WHAT IS NEEDED:
Please copy the data below exactly; none of the pictures in it belong in the copy.
====== TASK MATERIAL ======
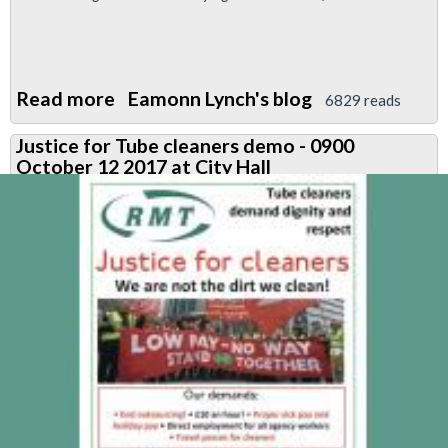
Read more
about
Eamonn Lynch's blog
6829 reads
TfL
Justice for Tube cleaners demo - 0900
Pensions
October 12 2017 at City Hall
Fund
Elections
======
RESULT:
Read more
about
Eamonn Lynch's blog
6829 reads
TfL
Justice for Tube cleaners demo - 0900
Pensions
October 12 2017 at City Hall
Fund
Elections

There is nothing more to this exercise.